L'affaire a fait grand bruit. En même temps, je n'avais que seize ans à l'époque des faits. L'avocat de la famille m'avait conseillé de plaider coupable et le crime passionnel. Ce n'était pas non plus un mensonge que de mettre en avant mon instabilité émotionnelle. Tout comme ça n'a pas été bien difficile de recueillir des témoignages corroborant l'attitude de Il Sun. Son passé avait aussi joué en sa défaveur. J'ai été condamné à trois ans d'internement, peine minimale qui aurait pu être rallongée.

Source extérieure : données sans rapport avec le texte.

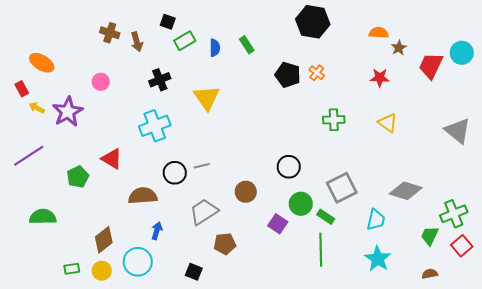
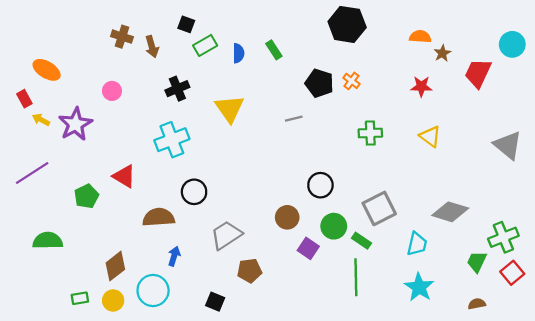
cyan circle: (462, 53) -> (512, 44), moved
gray line: (202, 166) -> (294, 119), moved
brown circle: (246, 192) -> (287, 217), moved

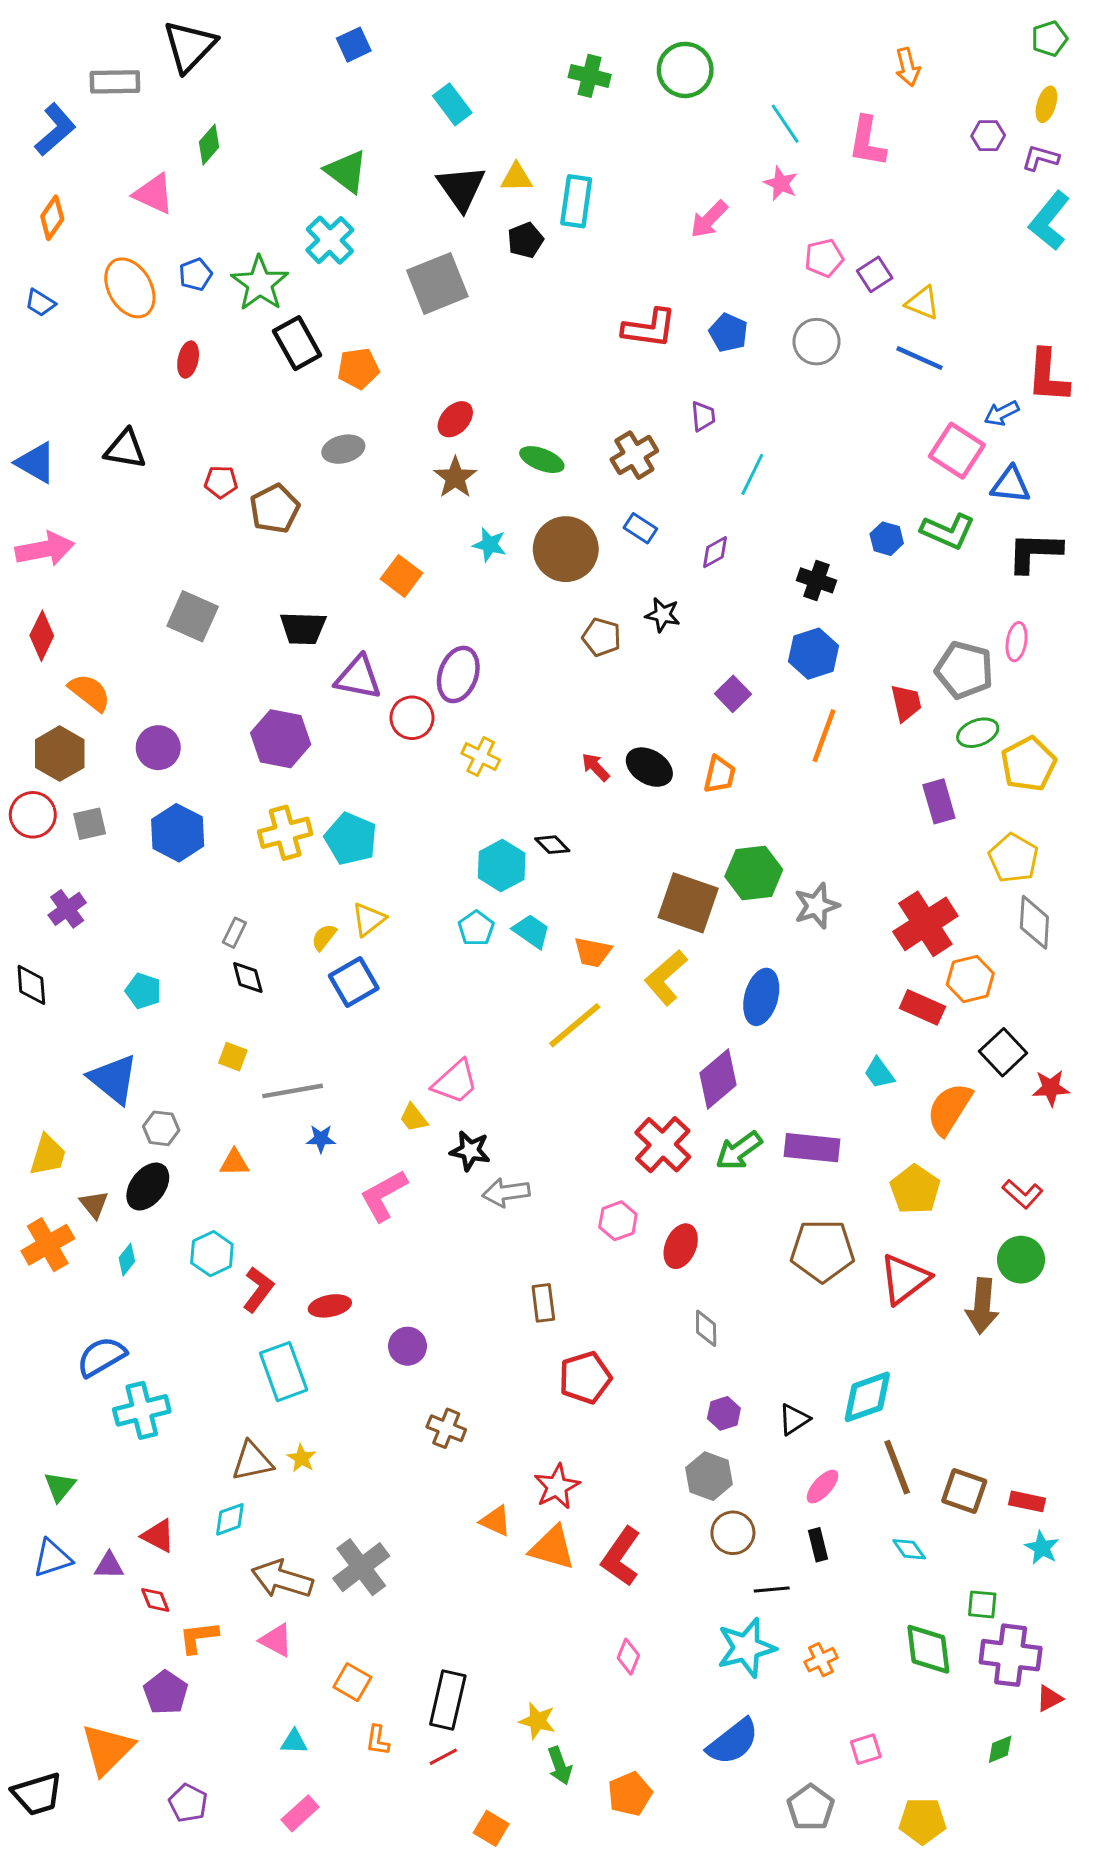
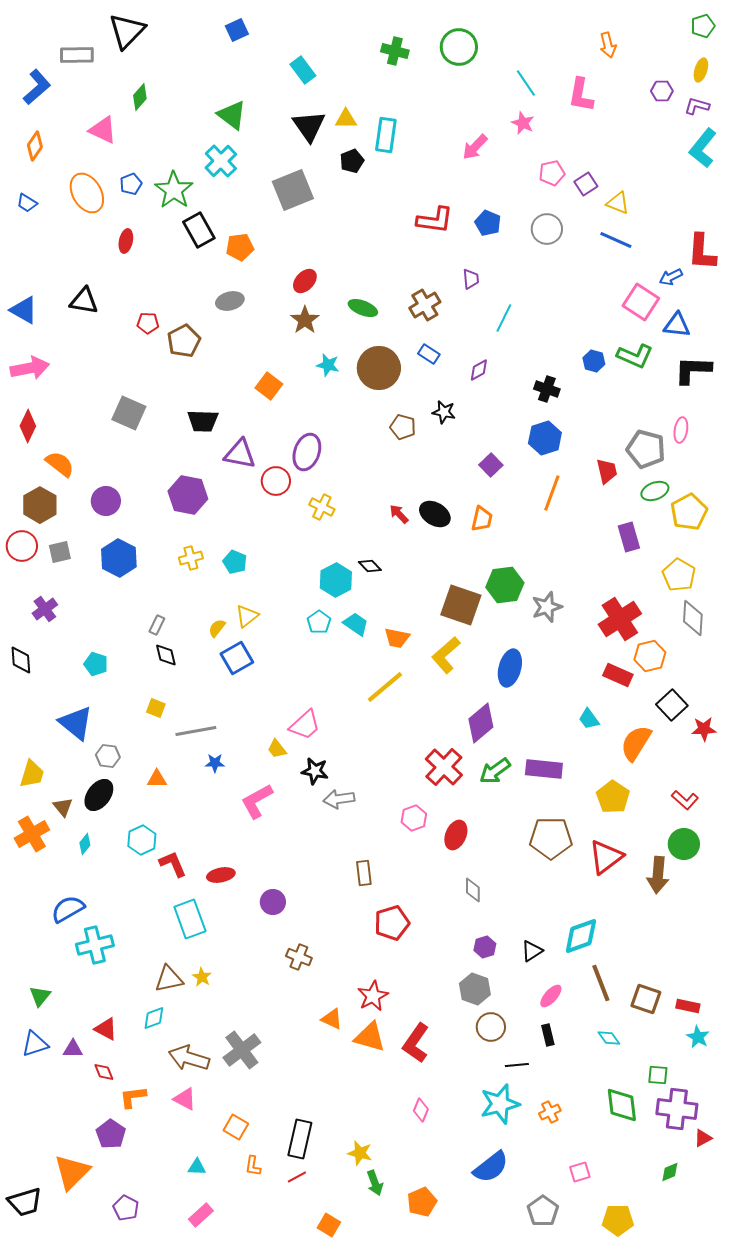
yellow cross: (285, 833) -> (191, 558), size x0.7
cyan pentagon: (351, 839) -> (235, 562), size x0.7
red L-shape: (258, 1289) -> (173, 864), turned -60

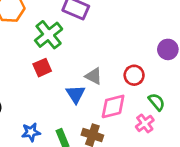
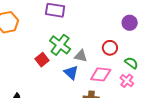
green cross: (49, 35) -> (60, 45), moved
pink diamond: (113, 106) -> (101, 74), turned 35

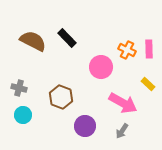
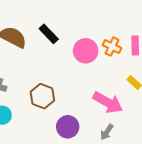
pink circle: (101, 67) -> (86, 51), moved

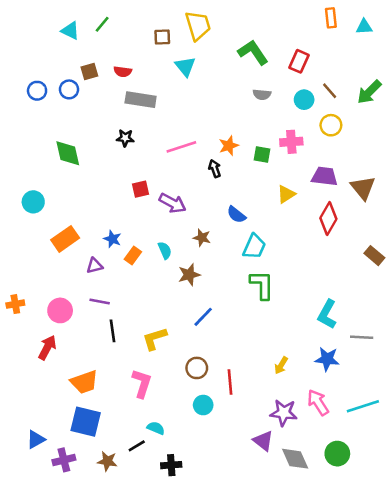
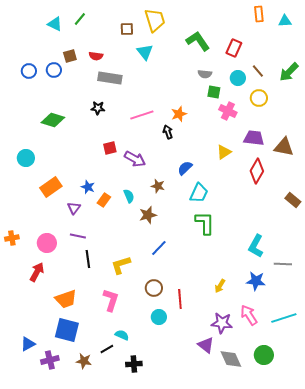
pink cross: (291, 142) -> (228, 111), turned 30
green diamond: (68, 153) -> (53, 120), turned -60
green square: (262, 155) -> (214, 92), moved
brown triangle: (363, 188) -> (284, 147), turned -40
blue semicircle: (236, 215) -> (185, 168), turned 98
purple triangle: (95, 266) -> (74, 208), turned -40

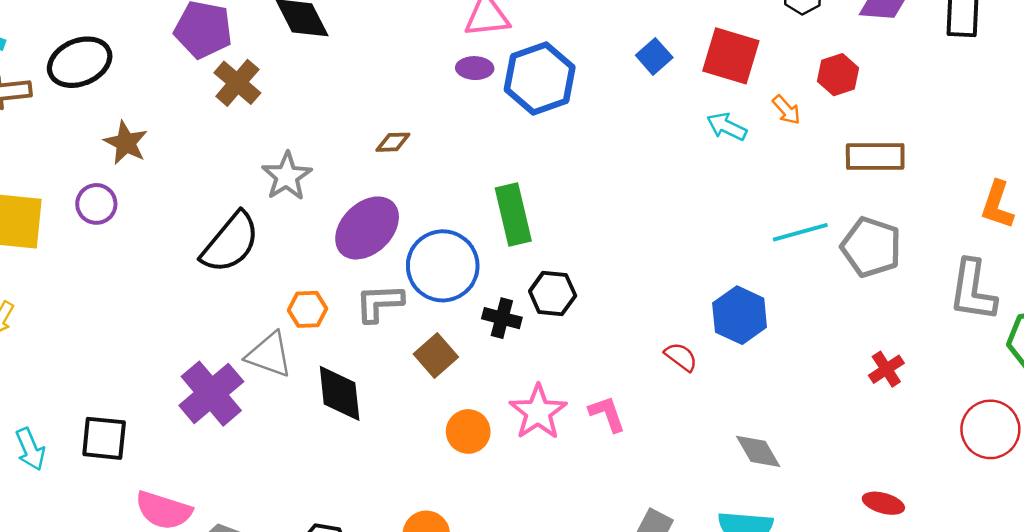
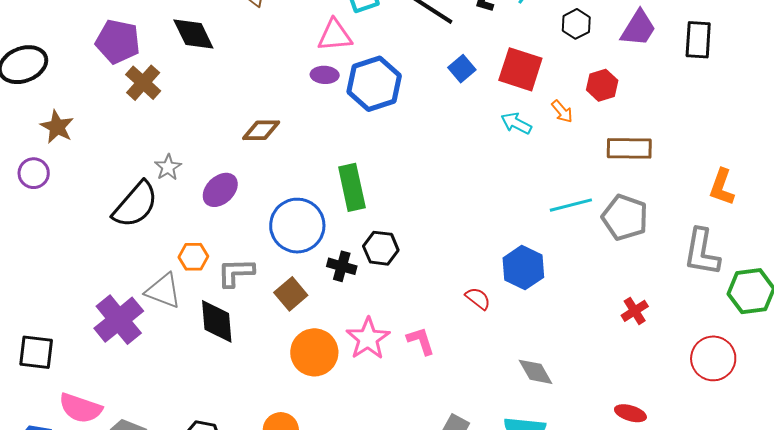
brown diamond: (393, 142) -> (261, 130), size x1.4
gray star: (287, 176) -> (168, 167), moved, size x0.7
purple ellipse: (367, 228) -> (220, 190), moved, size x0.7
gray L-shape: (379, 303) -> (236, 273), moved
orange circle: (468, 431) -> (314, 352), size x1.4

Si le côté joppok de la famille était dans l'ensemble satisfait de mon entrée dans le monde du crime, le fait de s'être fait prendre et de découvrir que j'étais homosexuel nettement moins. Être reconnu fou ça a fini d'achever mon cas, à leurs yeux, j'étais devenu la honte de la famille. Qu'il fallait cacher, ne plus évoquer. Il n'y a pas pire disgrâce après tenter d'esquiver son service militaire. Ma mère est venue me voir quelques fois en secret durant mon hospitalisation, mon père, jamais. De toute manière, plus rien ne comptait. Sous la tonne de cachets dont on me bourrait, je me sentais serein, mou, et étrangement vide. Que ce soit des visages familiers ou inconnus, ils ne m'éveillaient rien. Je pensais sincèrement qu'une fois libéré de Il Sun, je pourrais vivre sans contrainte. Mais la camisole chimique qui m'entravait le corps me prouvait le contraire.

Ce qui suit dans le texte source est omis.